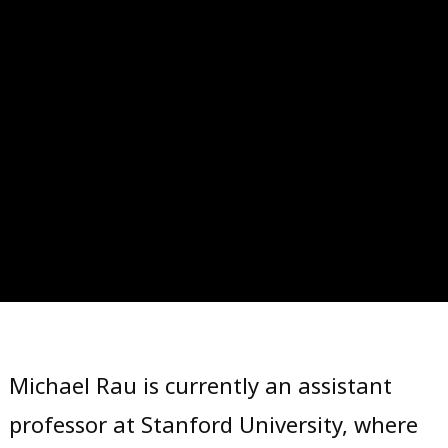
Skip
to
Michael Rau is currently an assistant
content
professor at Stanford University, where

------------------------------------------------------------

▶ Task goal: Once the pictures are removed, copy the material above exactly.

▶ Solution:
Skip
to
Michael Rau is currently an assistant
content
professor at Stanford University, where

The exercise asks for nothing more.